Порой вам кажется, будто я ощущаю себя хозяйкой и веду себя, словно это вы поселились в моей квартире, а не наоборот. Неужели вы всерьёз? Вы не спрашиваете моего мнения, когда пшикаете «освежителем» воздуха, от которого воняет хуже, чем до пшикания; вы в любой момент хватаете меня на руки и переносите, перекладываете, куда вам удобно – и при подобных жестах вы ещё считаете, что я чувствую превосходство над вами в своих правах?
Я не просила брать меня в дом. Мои предки превосходно жили в дикой природе, мои современники поныне живут на улицах. Я могла бы не хуже их обходиться без человека и ни от кого не зависеть. Но раз уж я очутилась на вашей территории, я нуждаюсь в вас. Впрочем, вы, вероятно, замечали, что я бегу за вами не только в кухню, но и из кухни. Значит, не ради корма составляю вам компанию.
Почему я с тревожным мявканьем верчусь под дверью каждый раз, когда вы собираетесь куда-то уходить? Я никогда не уверена, вернётесь ли вы. Я привыкла, что вы всегда возвращаетесь, но ведь я не умею понимать ваши голоса (так же, как вы до сих пор не научились понимать мой), а потому не знаю ваши планы. Да даже если бы и слышала, когда вы планируете и обещаете прийти, я не доверяла бы этому и всегда бы сомневалась, сколько продлится и чем обернётся моё одиночество.
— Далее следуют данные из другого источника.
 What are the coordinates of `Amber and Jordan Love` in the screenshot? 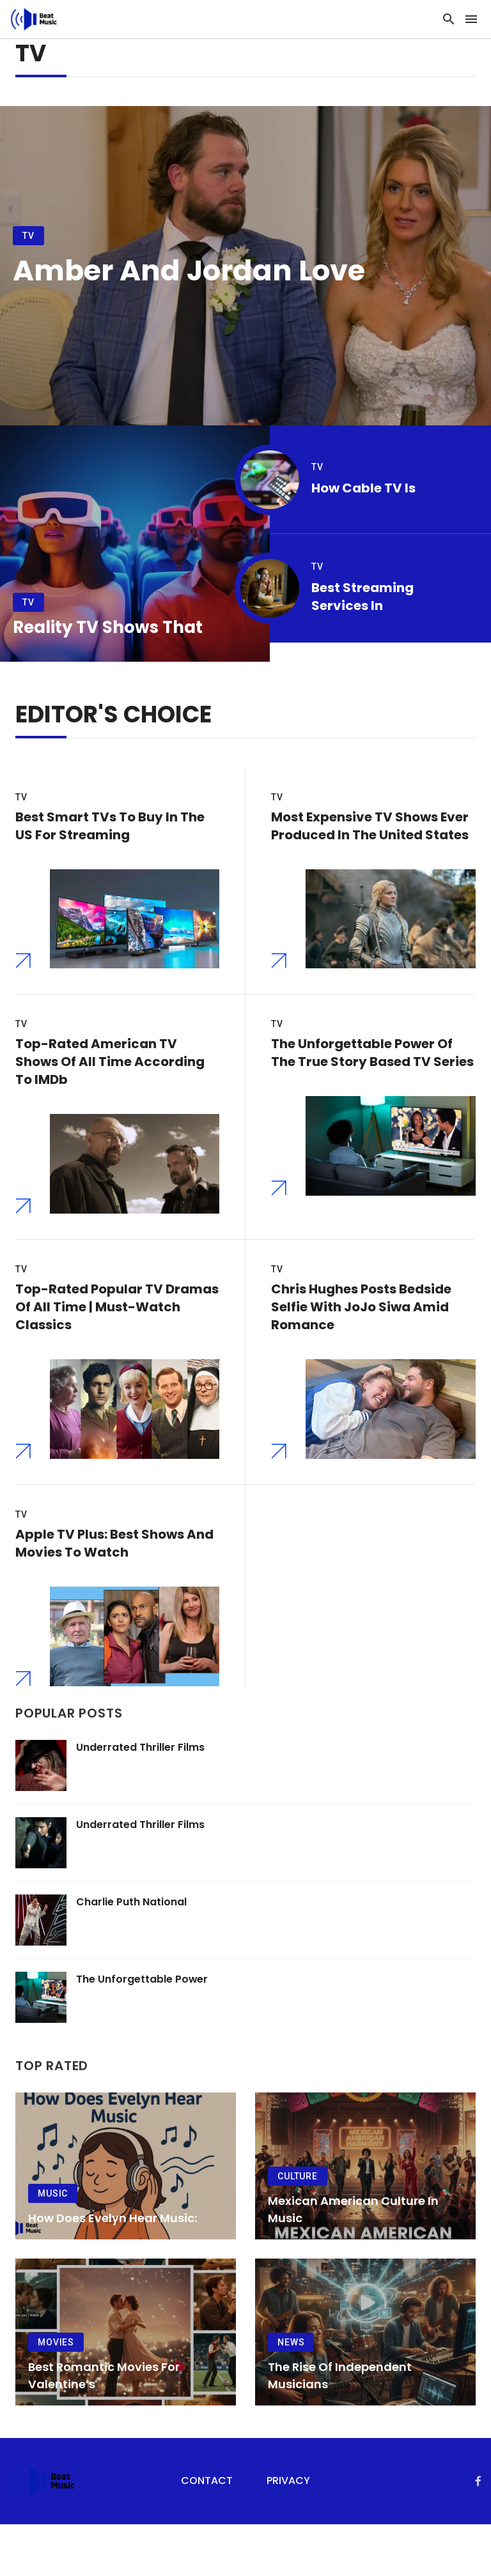 It's located at (189, 270).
Задумывались ли вы, не иначе ли течёт время для тех, чей срок на Земле короче вашего? Мы взрослеем и стареем в разы быстрее вас, и в пропорции к нашей жизни каждый час длится дольше, чем для вас. И ваши отлучки на полдня совсем по-другому воспринимаются теми, кто ждёт вас дома за неведомыми вам мыслями и занятиями.
Вам приятно, что я, даже если спала, всё равно бегу вас встречать. Считаете, что я рада именно вам? Или готова принять в качестве хозяев любых людей, лишь бы они меня кормили и обеспечивали уверенность в завтрашнем дне? Разве не все привязываются друг к другу за комфорт, который можно друг из друга извлечь?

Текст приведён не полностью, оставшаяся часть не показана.